Dates Speaker Topic Writer Draft due Article due
Jan 10–12 Greg Organization and introduction
Jan 17–19 Everyone Four-minute talks (all topics)
Jan 21–28 Greg Review on L-functions and primes in arithmetic progressions: explicit formula, zero-free region, exceptional zeros
Jan 29–Feb 4 Greg Primes in short intervals; irregularities of distribution (the Maier matrix method)
Feb 7–11 Nick Linnik's Theorem on the least prime in an arithmetic progression Colin Feb 21 Feb 28
Feb 14–18 (no class)
Feb 21–25 Justin, Greg Zeros on the critical line Eric Mar 28 Apr 4
Feb 28–Mar 4 Tatchai The large sieve and the Bombieri–Vinogradov Theorem Nick Mar 14 Mar 21
Mar 7–11 Daniel The least quadratic nonresidue and the least primitive root modulo primes (unconditional and conditional results) Carmen Mar 21 Mar 28
Mar 14–18 Eric Analytic number theory without zeros (current work of Granville/Soundararajan)
Mar 21–25 Li Oscillations of error terms, Littlewood's results Tatchai Apr 4 Apr 11
Mar 28–30 Justin, Greg The nonvanishing of L-functions at the critical point and on the real axis
Apr 4–8 Carmen Limiting distributions of explicit formulas and prime number races Daniel Apr 18 Apr 25
Apr 11–15 Colin The Selberg class of L-functions Li Apr 25 May 2
Apr 18 Greg Horizontal distribution of zeros of Dirichlet L-functions; zero-density theorems
Apr 20 Greg Proofs of the prime number theorem that avoid the zeros of ζ(s)
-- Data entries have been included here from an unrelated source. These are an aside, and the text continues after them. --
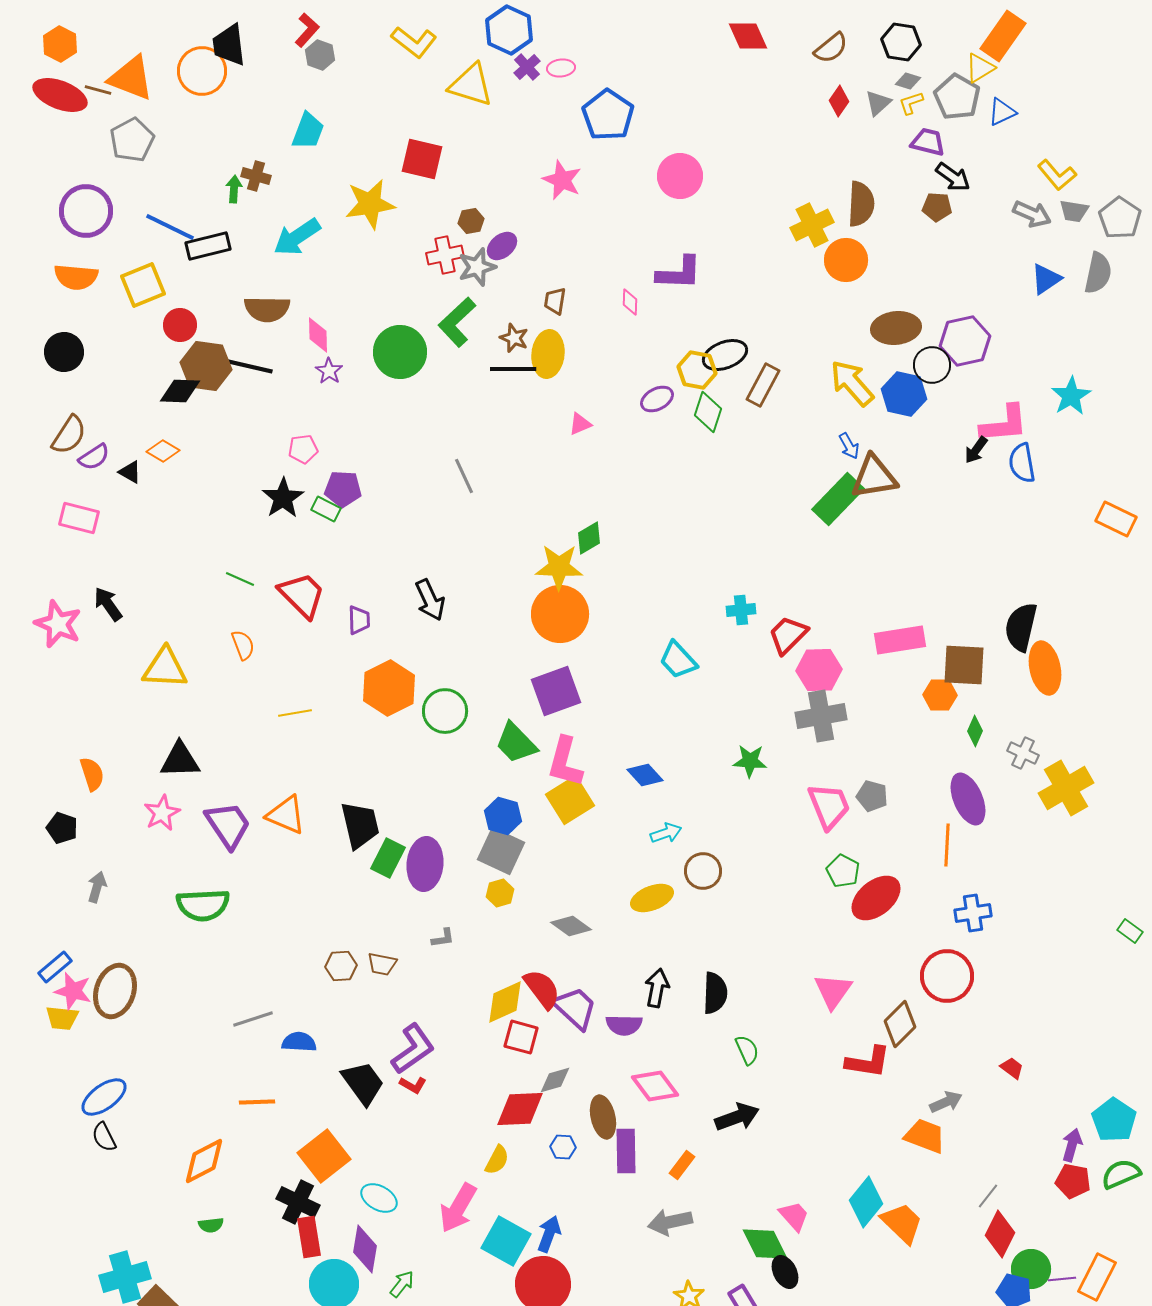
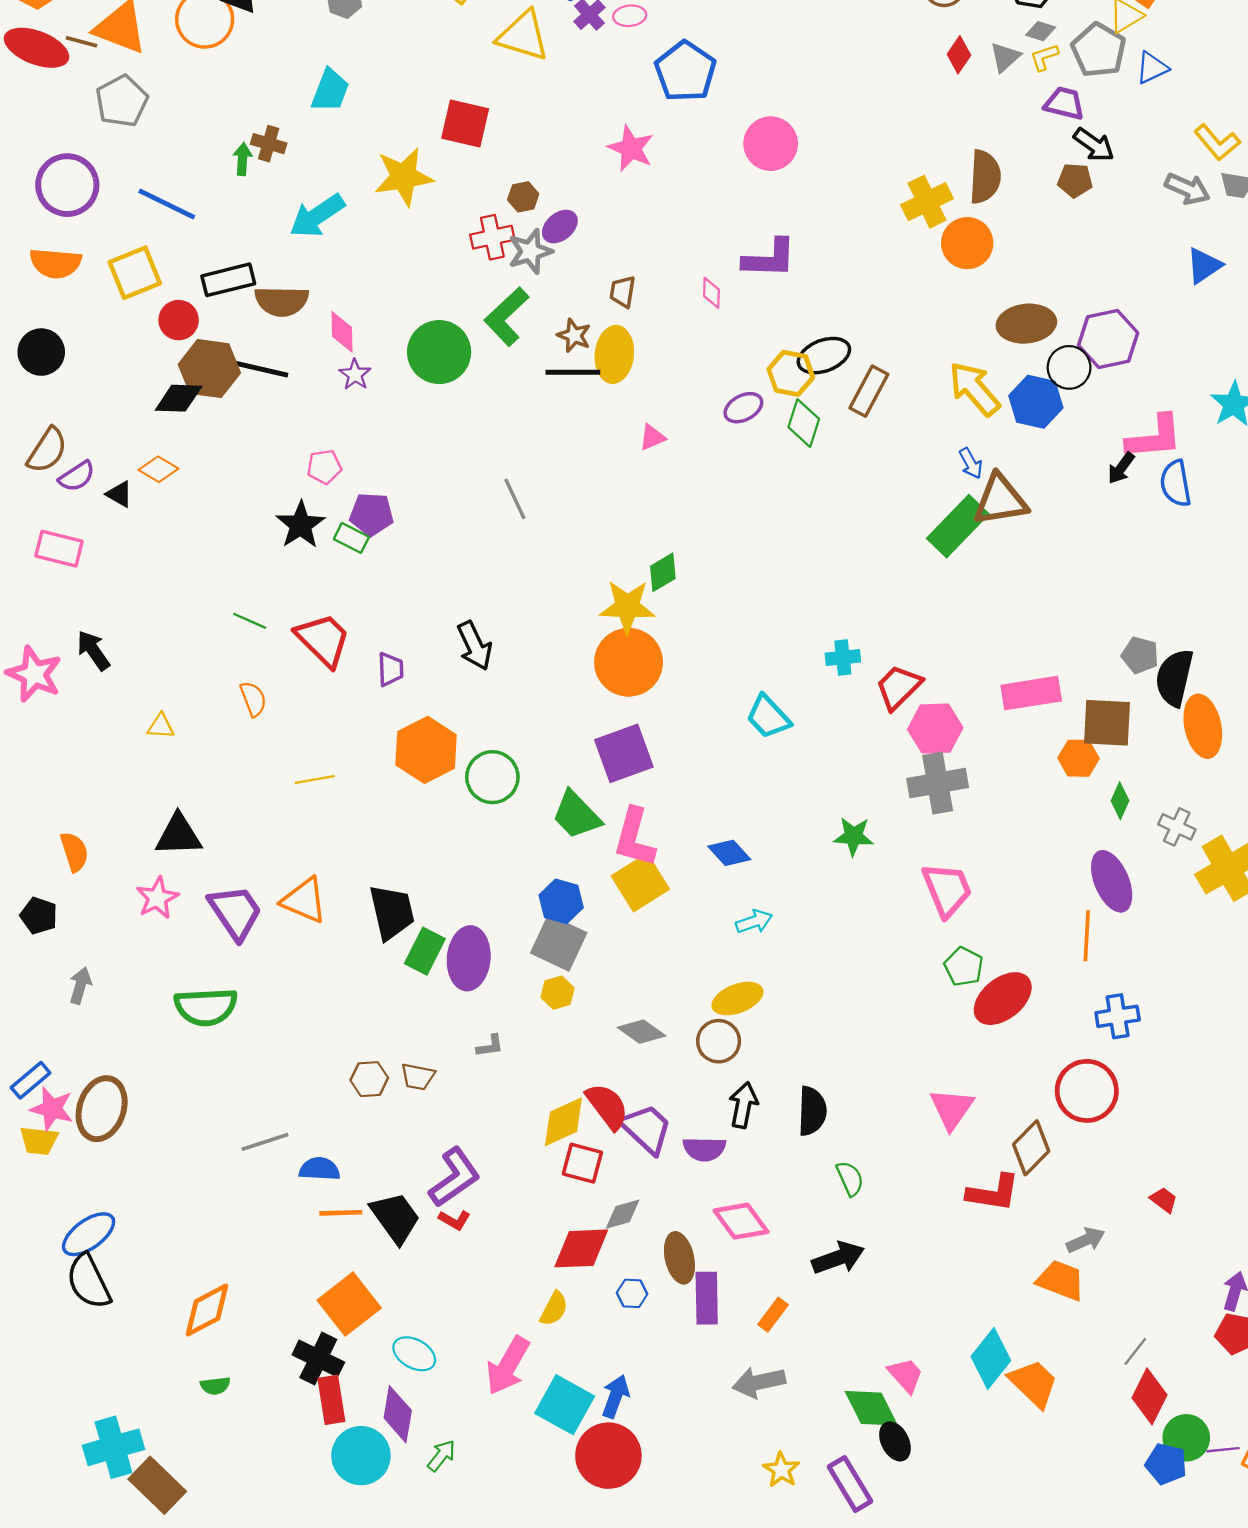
black rectangle: (208, 246) -> (228, 280), moved
yellow triangle: (165, 668) -> (161, 726), size x0.5
gray pentagon: (872, 796) -> (1140, 655), moved
brown circle: (703, 871) -> (719, 1041), moved
orange line: (257, 1102) -> (341, 1213), moved
black semicircle: (104, 1137) -> (89, 1282), size x1.6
References for these topics:

  • H. L. Montgomery and R. C. Vaughan, Multiplicative Number Theory: I. Classical theory (some errata have been posted online)
  • Note: draft versions of some chapters from their future sequel Multiplicative Number Theory: II. Modern developments can be found on the web.
  • H. Iwaniec and E. Kowalski, Analytic Number Theory
  • E. C. Titchmarsh (revised by D. R. Heath-Brown), The Theory of the Riemann Zeta-Function
  • The primary research literature (you can find references in the above books or by speaking with the instructor), almost all of which is searchable at MathSciNet

Possible references for fundamental analytic number theory:

  • H. Davenport, Multiplicative Number Theory
  • A. E. Ingham, The Distribution of Prime Numbers
  • T. M. Apostol, Introduction to Analytic Number Theory
  • P. T. Bateman and H. G. Diamond, Analytic Number Theory: An introductory course

Possible references for elementary number theory:

  • I. Niven, H. S. Zuckerman, and H. L. Montgomery, An Introduction to the Theory of Numbers
  • G. H. Hardy and E. M. Wright, An Introduction to the Theory of Numbers

Use of the web: After the first day, no handouts will be distributed in class. All course materials will be posted on this course web page. All documents will be posted in PDF format and can be read with the free Acrobat reader. You may download the free Acrobat reader at no cost. You may access the course web page on any public terminal at UBC or via your own internet connection.